Work instructions: All entries are to be transcribed exactly. Pictures are not part of the copy.

━━━━━━━━━━━━━━━━━━━━━━━━━━━━━━

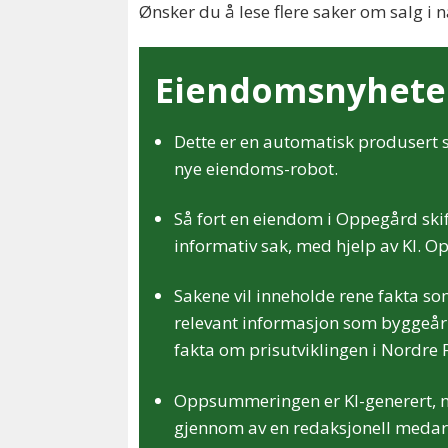
Ønsker du å lese flere saker om salg 
Eiendomsnyheter
Dette er en automatisk produsert s
nye eiendoms-robot.
Så fort en eiendom i Oppegård skift
informativ sak, med hjelp av KI. Op
Sakene vil inneholde rene fakta so
relevant informasjon som byggeår 
fakta om prisutviklingen i Nordre F
Oppsummeringen er KI-generert, men
gjennom av en redaksjonell medar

━━━━━━━━━━━━━━━━━━━━━━━━━━━━━━

Your response:
Ønsker du å lese flere saker om salg 
Eiendomsnyheter
Dette er en automatisk produsert s
nye eiendoms-robot.
Så fort en eiendom i Oppegård skift
informativ sak, med hjelp av KI. Op
Sakene vil inneholde rene fakta so
relevant informasjon som byggeår 
fakta om prisutviklingen i Nordre F
Oppsummeringen er KI-generert, men
gjennom av en redaksjonell medar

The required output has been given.